#### Assignment:
Would you restate, word for word, only the lines starting at the one with "is (914, 2233)." and ending with the final line of the entries below? Pictures stay out.

#### Supplied data:
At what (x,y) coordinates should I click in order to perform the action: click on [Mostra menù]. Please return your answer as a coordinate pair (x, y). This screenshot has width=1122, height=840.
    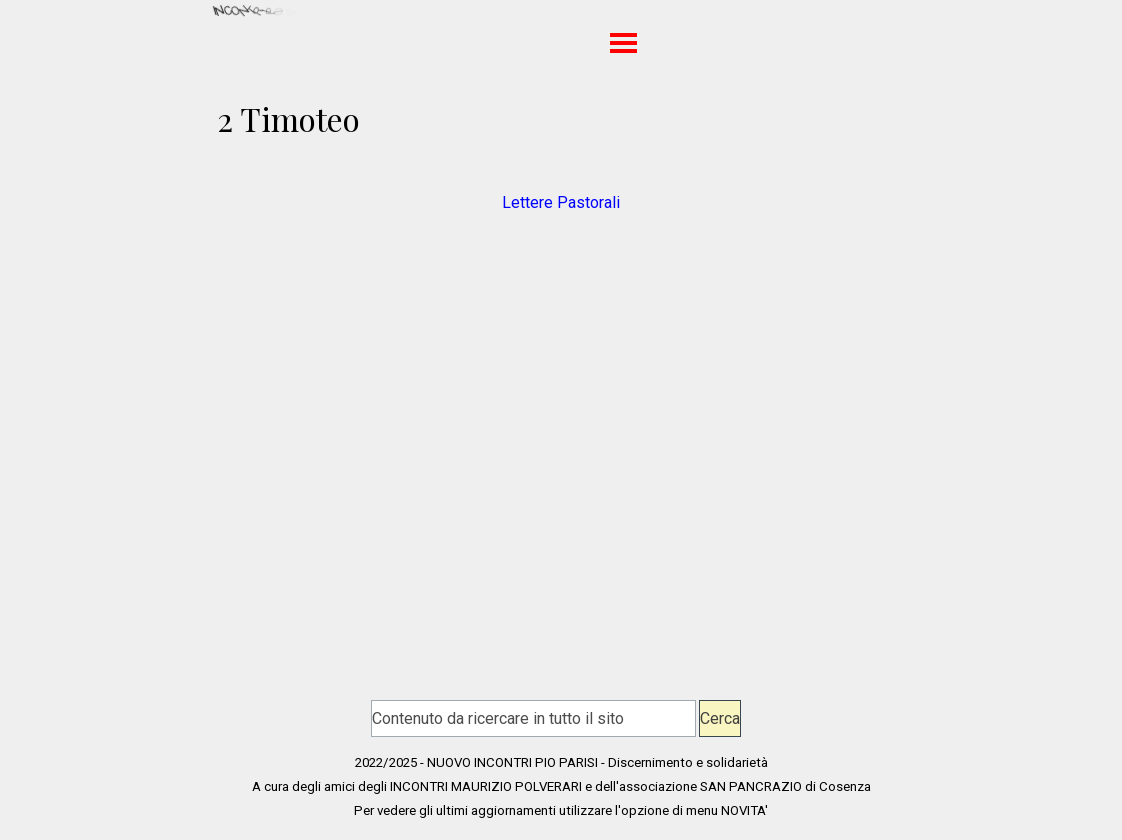
    Looking at the image, I should click on (623, 42).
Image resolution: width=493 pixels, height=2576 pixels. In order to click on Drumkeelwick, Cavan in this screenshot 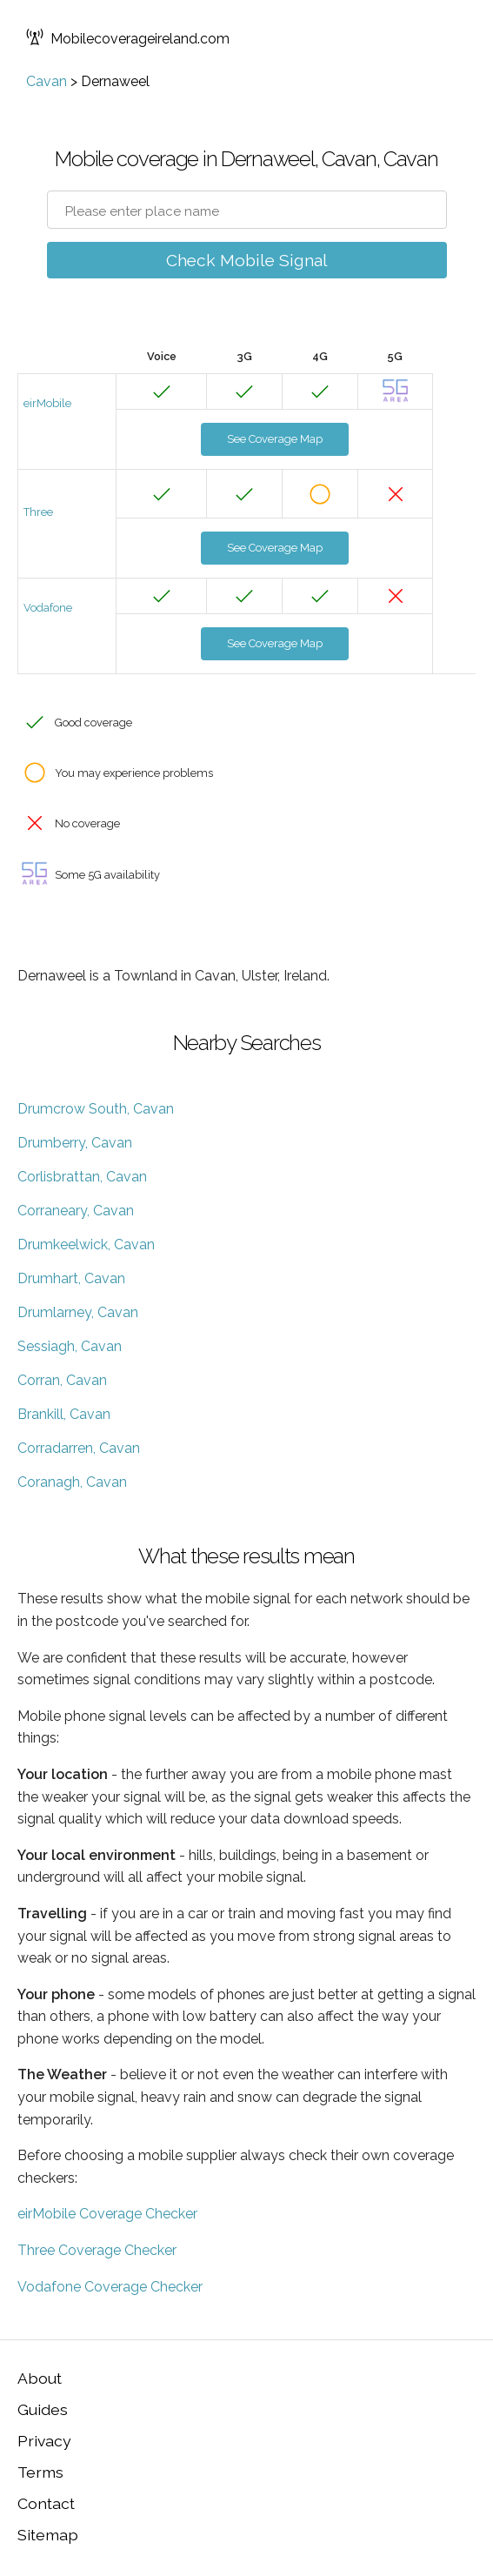, I will do `click(86, 1244)`.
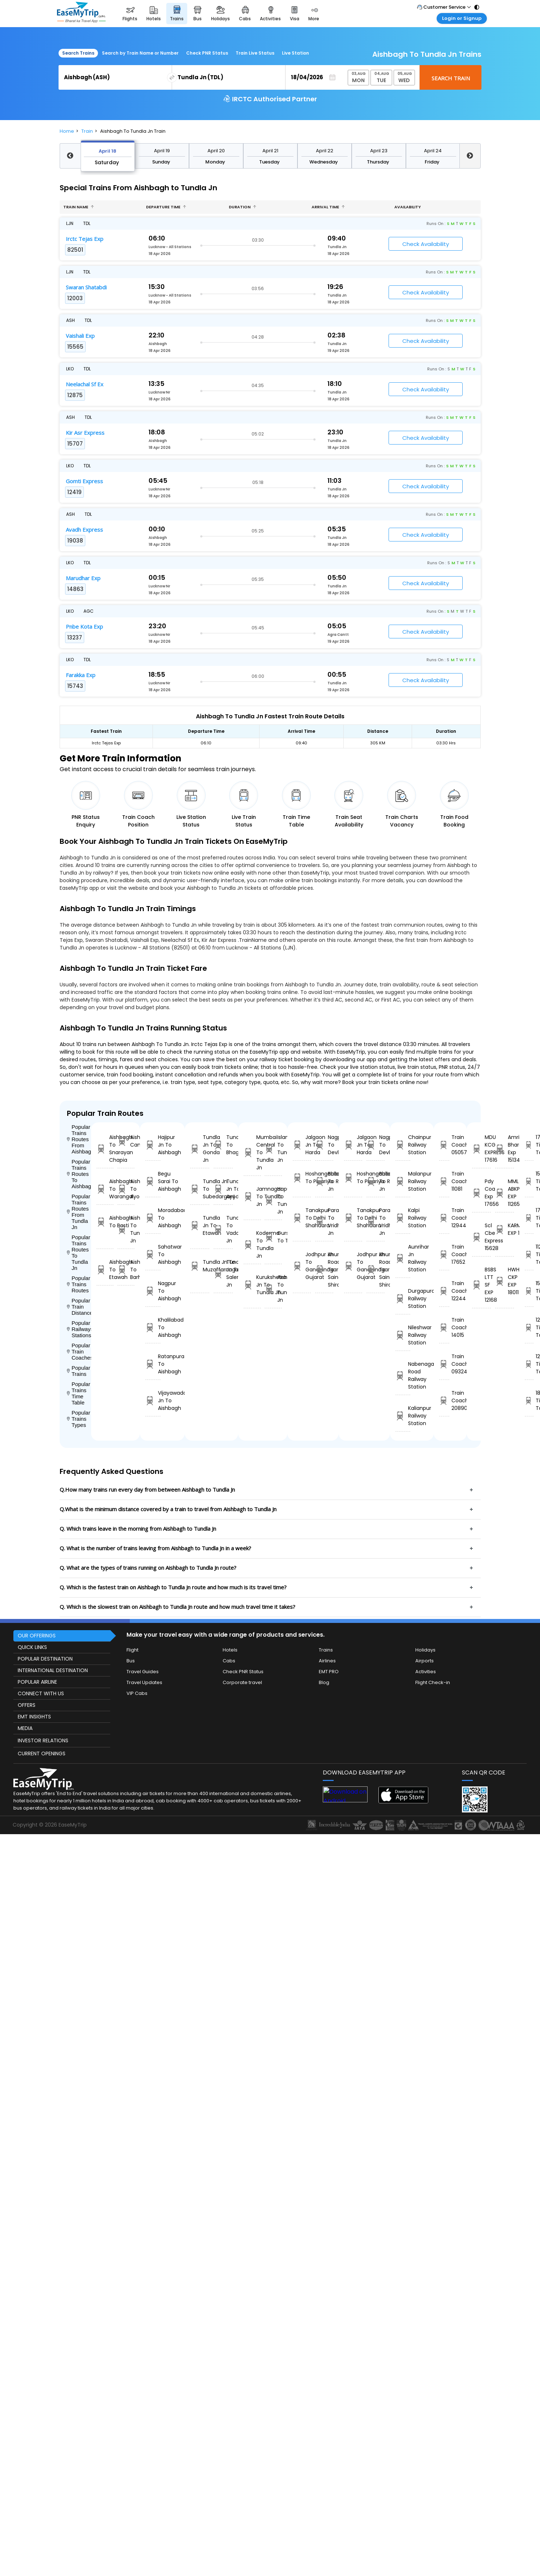 The width and height of the screenshot is (540, 2576). Describe the element at coordinates (481, 1285) in the screenshot. I see `BSBS LTT SF EXP 12168` at that location.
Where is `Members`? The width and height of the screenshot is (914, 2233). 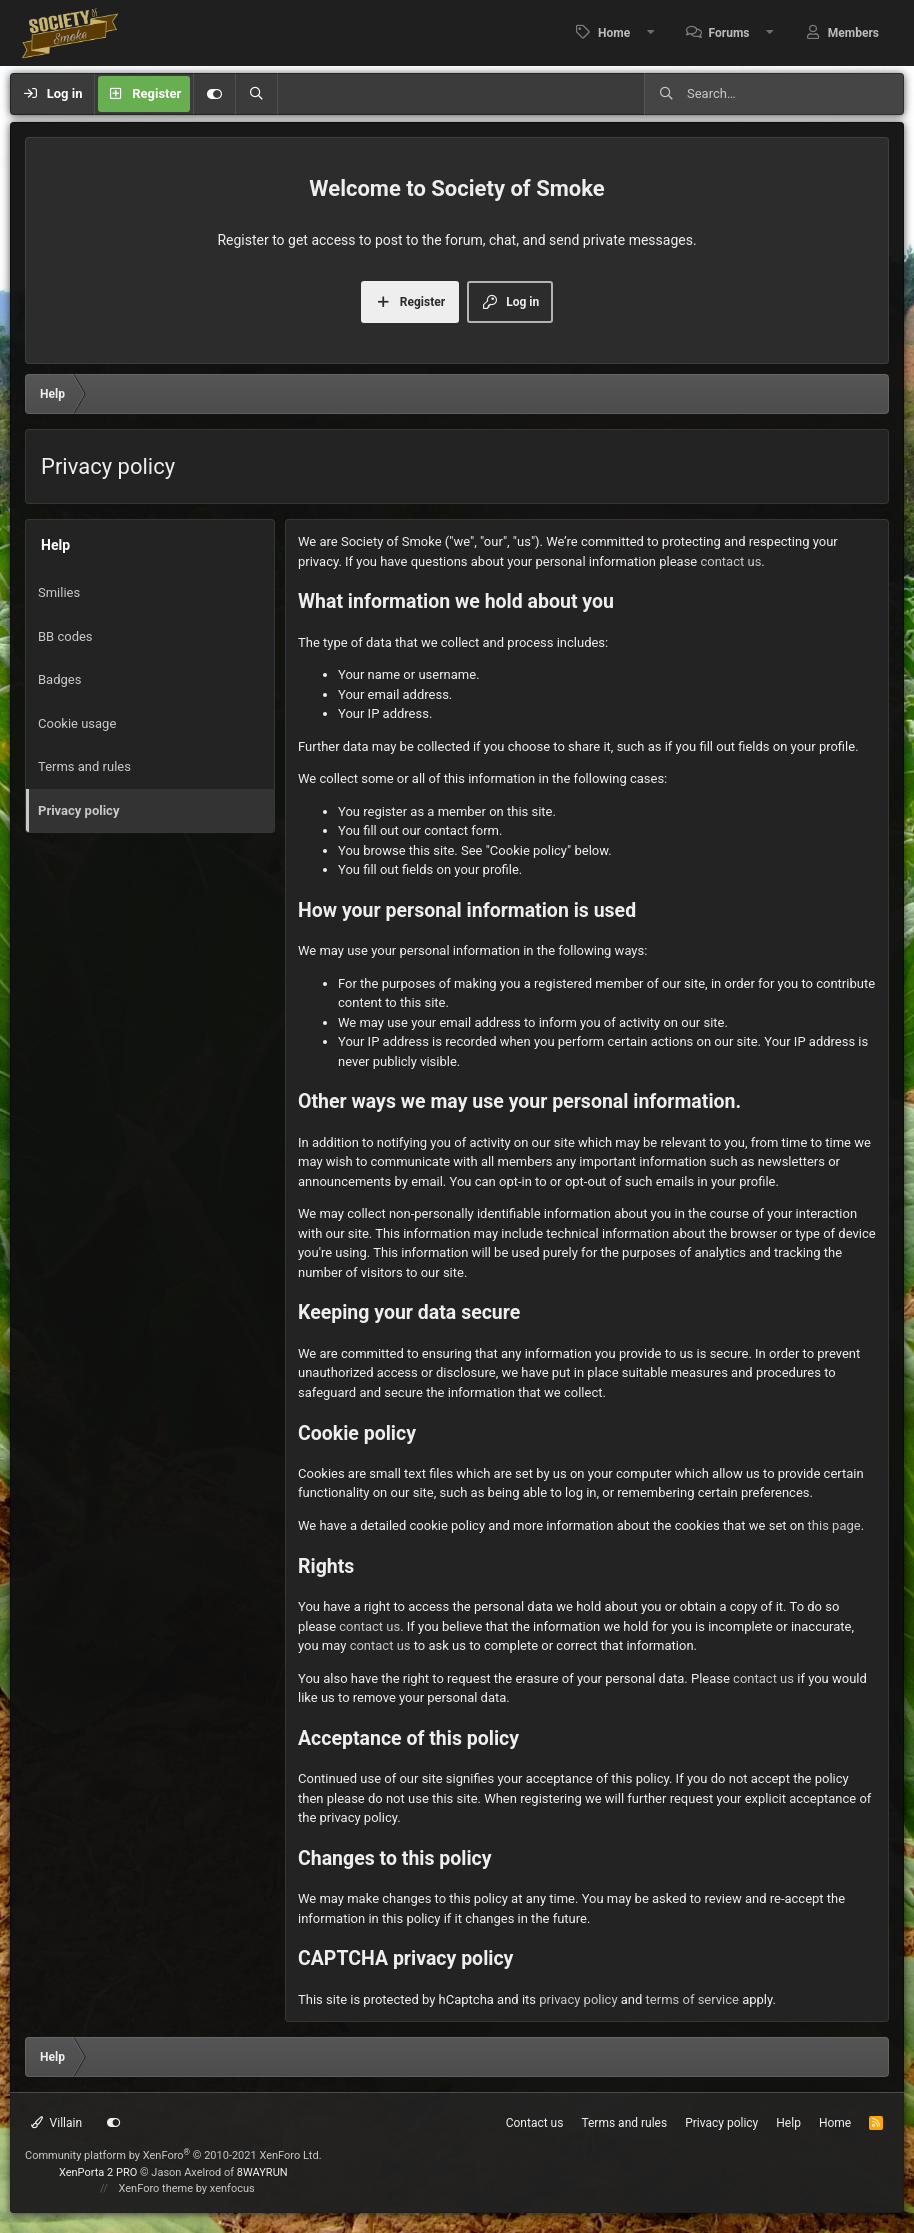
Members is located at coordinates (853, 33).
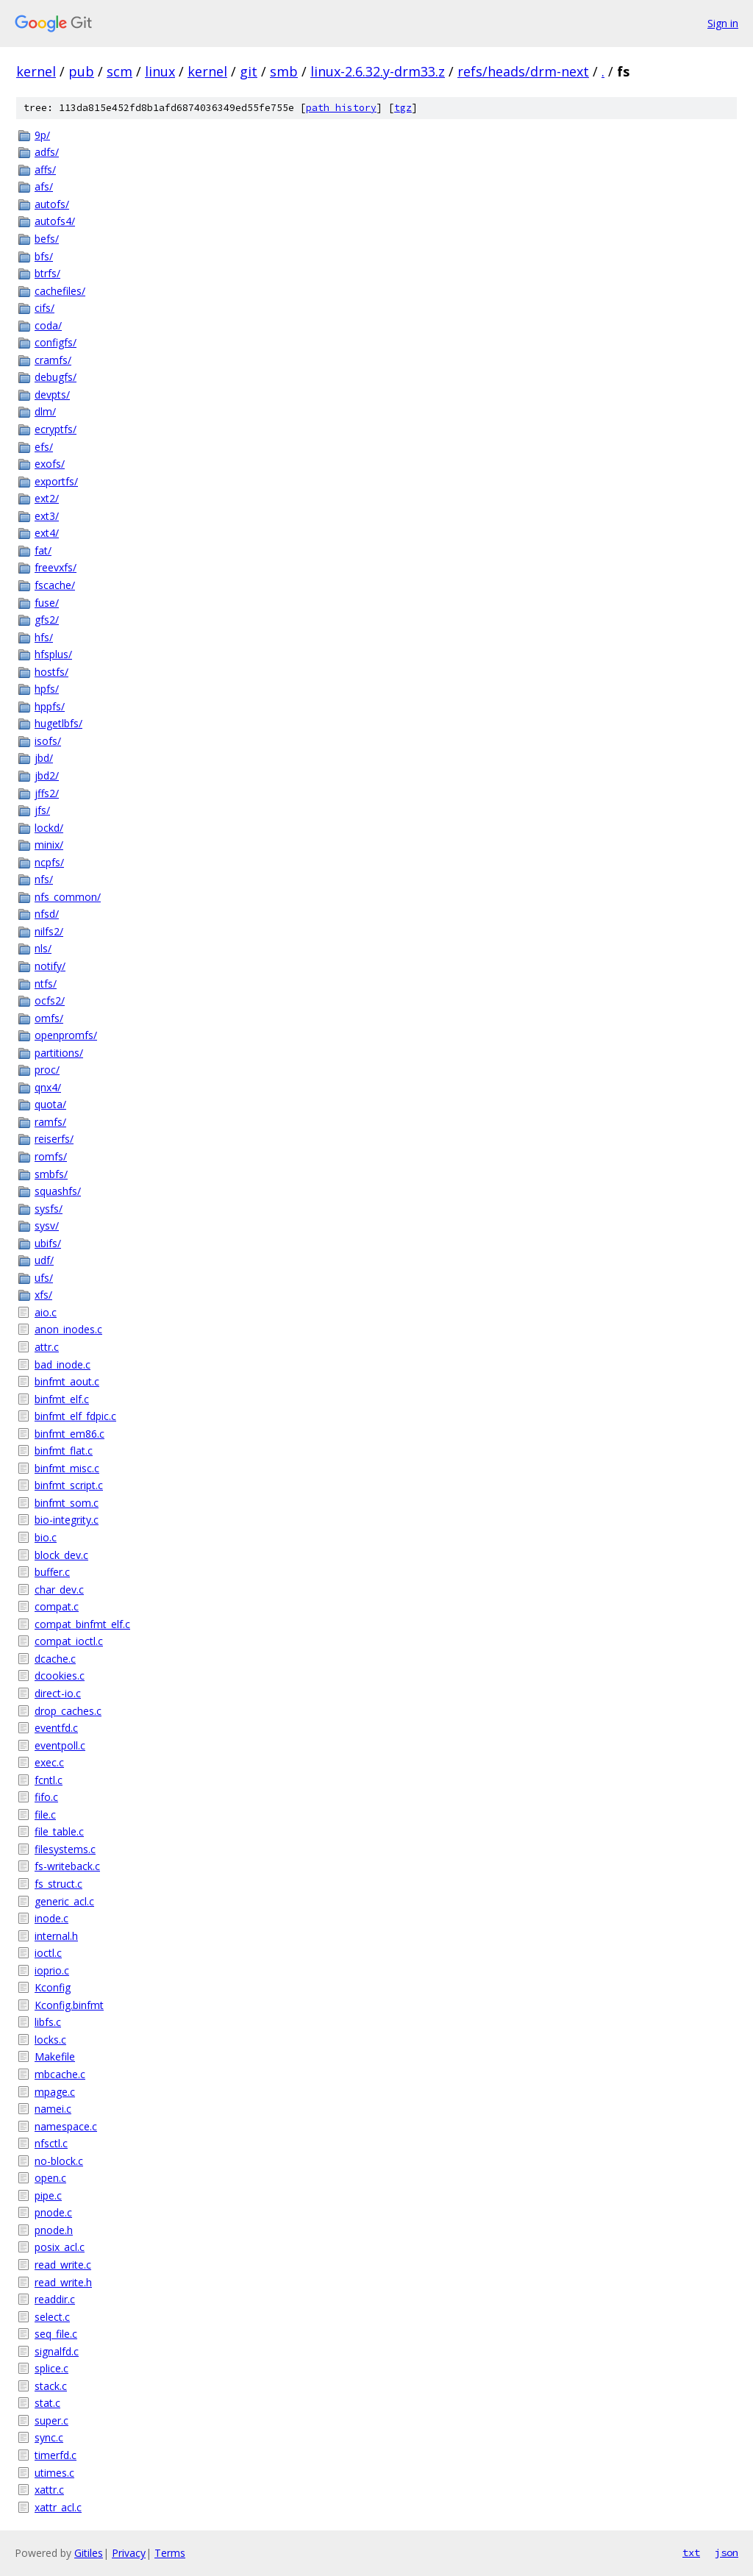 The width and height of the screenshot is (753, 2576). Describe the element at coordinates (44, 186) in the screenshot. I see `afs/` at that location.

#### Answer to this problem:
Where is `Members`? The width and height of the screenshot is (914, 2233). 
Members is located at coordinates (853, 33).
 The width and height of the screenshot is (753, 2576). Describe the element at coordinates (44, 186) in the screenshot. I see `afs/` at that location.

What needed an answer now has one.